On day five I reached my breaking point. I felt nothing. I was numb. NO tears were left. My heart felt like the Sahara…empty and desolate.
They discharged us that Friday with follow-up appointments in neurology the next week. We had no answers. ALL the tests came back normal.
Normal?? No one understood that. We had the senior staff working with us. The best the Navy had to offer.
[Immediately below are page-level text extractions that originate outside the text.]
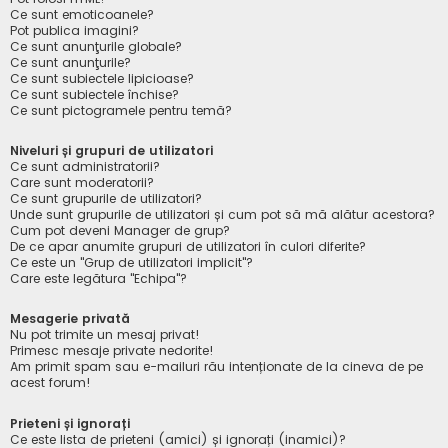
Ce sunt emoticoanele?
Pot publica imagini?
Ce sunt anunţurile globale?
Ce sunt anunţurile?
Ce sunt subiectele lipicioase?
Ce sunt subiectele închise?
Ce sunt pictogramele pentru temă?
Niveluri și grupuri de utilizatori
Ce sunt administratorii?
Care sunt moderatorii?
Ce sunt grupurile de utilizatori?
Unde sunt grupurile de utilizatori și cum pot să mă alătur acestora?
Cum pot deveni Manager de grup?
De ce apar anumite grupuri de utilizatori în culori diferite?
Ce este un "Grup de utilizatori implicit"?
Care este legătura "Echipa"?
Mesagerie privată
Nu pot trimite un mesaj privat!
Primesc mesaje private nedorite!
Am primit spam sau e-mailuri rău intenționate de la cineva de pe
acest forum!
Prieteni și ignorați
Ce este lista de prieteni (amici) și ignorați (inamici)?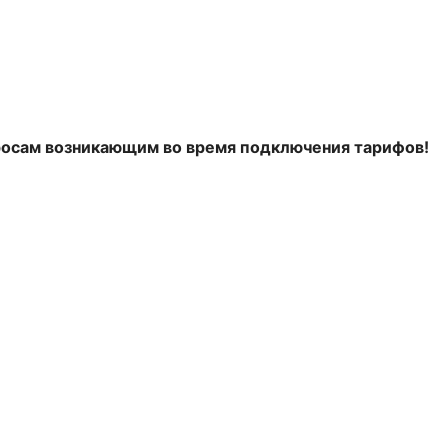
росам возникающим во время подключения тарифов!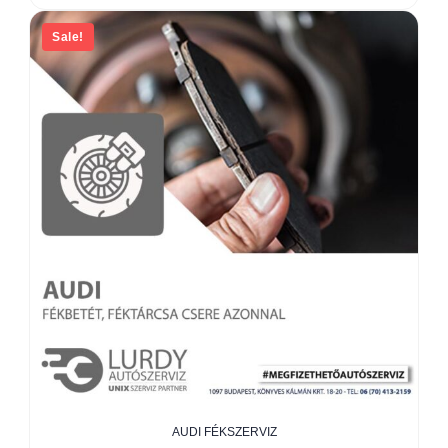
Sale!
AUDI FÉKSZERVIZ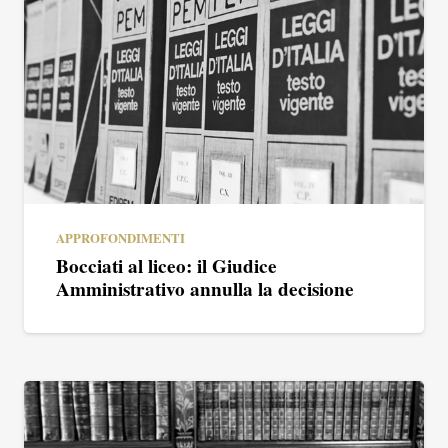
APPROFONDIMENTI
Bocciati al liceo: il Giudice
Amministrativo annulla la decisione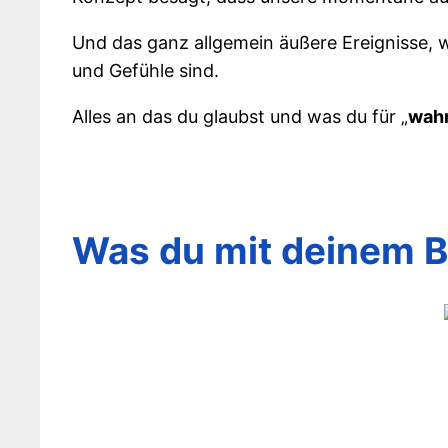
Und das ganz allgemein äußere Ereignisse, 
und Gefühle sind.
Alles an das du glaubst und was du für „
wahr
Was du mit deinem Be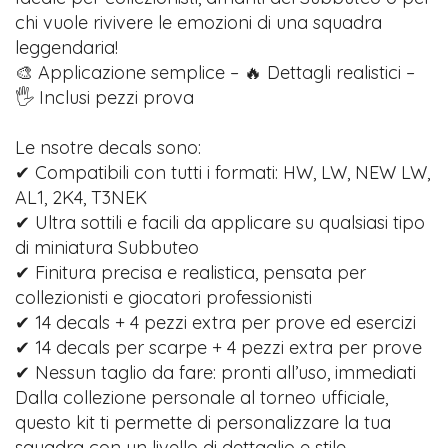
chi vuole rivivere le emozioni di una squadra
leggendaria!
🎨 Applicazione semplice – 🔥 Dettagli realistici –
🖐️ Inclusi pezzi prova
Le nsotre decals sono:
✔ Compatibili con tutti i formati: HW, LW, NEW LW,
AL1, 2K4, T3NEK
✔ Ultra sottili e facili da applicare su qualsiasi tipo
di miniatura Subbuteo
✔ Finitura precisa e realistica, pensata per
collezionisti e giocatori professionisti
✔ 14 decals + 4 pezzi extra per prove ed esercizi
✔ 14 decals per scarpe + 4 pezzi extra per prove
✔ Nessun taglio da fare: pronti all’uso, immediati
Dalla collezione personale al torneo ufficiale,
questo kit ti permette di personalizzare la tua
squadra con un livello di dettaglio e stile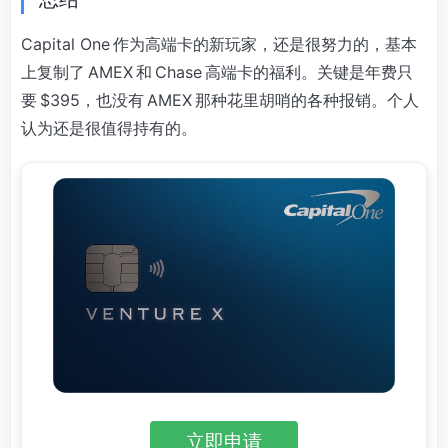
Capital One 作为高端卡的新玩家，还是很努力的，基本
上复制了 AMEX 和 Chase 高端卡的福利。关键是年费只
要 $395，也没有 AMEX 那种花里胡哨的各种报销。个人
认为还是很值得持有的。
立即申请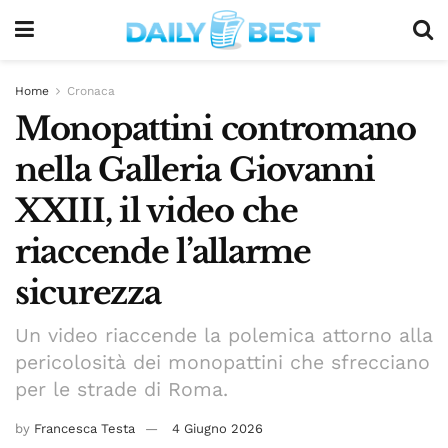
Home
Cronaca
Monopattini contromano
nella Galleria Giovanni
XXIII, il video che
riaccende l’allarme
sicurezza
Un video riaccende la polemica attorno alla
pericolosità dei monopattini che sfrecciano
per le strade di Roma.
by
Francesca Testa
4 Giugno 2026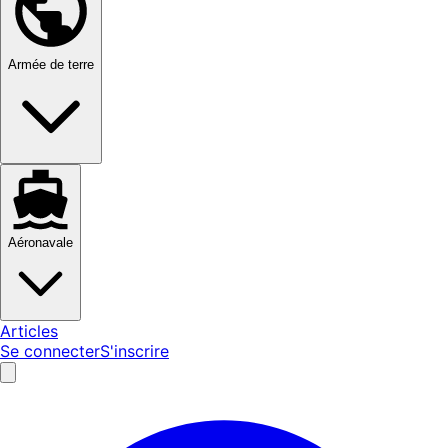
Armée de terre
Aéronavale
Articles
Se connecter
S'inscrire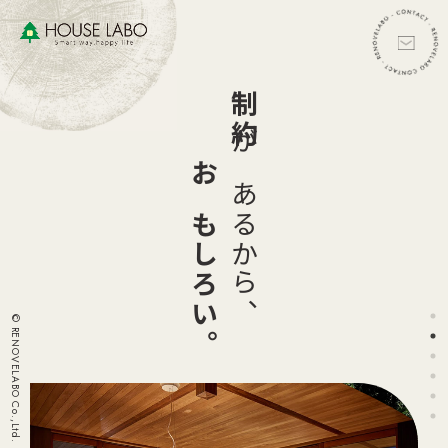
制約
があるから、
おもしろい。
© RENOVELABO Co.,Ltd.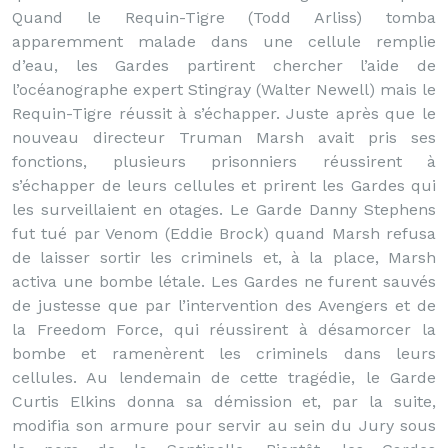
Quand le Requin-Tigre (Todd Arliss) tomba
apparemment malade dans une cellule remplie
d’eau, les Gardes partirent chercher l’aide de
l’océanographe expert Stingray (Walter Newell) mais le
Requin-Tigre réussit à s’échapper. Juste après que le
nouveau directeur Truman Marsh avait pris ses
fonctions, plusieurs prisonniers réussirent à
s’échapper de leurs cellules et prirent les Gardes qui
les surveillaient en otages. Le Garde Danny Stephens
fut tué par Venom (Eddie Brock) quand Marsh refusa
de laisser sortir les criminels et, à la place, Marsh
activa une bombe létale. Les Gardes ne furent sauvés
de justesse que par l’intervention des Avengers et de
la Freedom Force, qui réussirent à désamorcer la
bombe et ramenèrent les criminels dans leurs
cellules. Au lendemain de cette tragédie, le Garde
Curtis Elkins donna sa démission et, par la suite,
modifia son armure pour servir au sein du Jury sous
I went home with my Mom and Dad terrified that I would not be able to take care of Courtney. You had to watch her 24/7 so she didn’t aspirate (where she would swallow her own saliva while she couldn’t protect her airway sending it straight to her lungs) during a seizure. That could lead to pneumonia which could take her life. One more thing to worry about.
Jerry arrived the next day and we lucked out and found an apartment in Gaithersburg. We had four days before the moving truck arrived. The next several weeks flew by as we unpacked, went to doctor’s appointment after doctor’s appointment where they ran more and more tests.
Courtney began growing like a weed. She had gotten her appetite back with a regular routine. She ate well and seemed to be adjusting fairly well to the new meds, becoming more alert as time went by. However the seizures didn’t stop and they were terrifying to watch. She would sleep for hours afterward.
This was our “new normal” and there was nothing normal about it.
Friends called and sent cards and flowers. My family stepped in and helped with basic chores around the apartment. The more people that helped the more alone I felt. I couldn’t take care of my own family anymore.
This was not what I signed up for, not at all. I was getting angrier by the day.
What had I done to deserve this?
I shook my head. All the guilt rising up…I knew the answer.
Be mad at me God…Court didn’t do anything. Leave her the hell alone.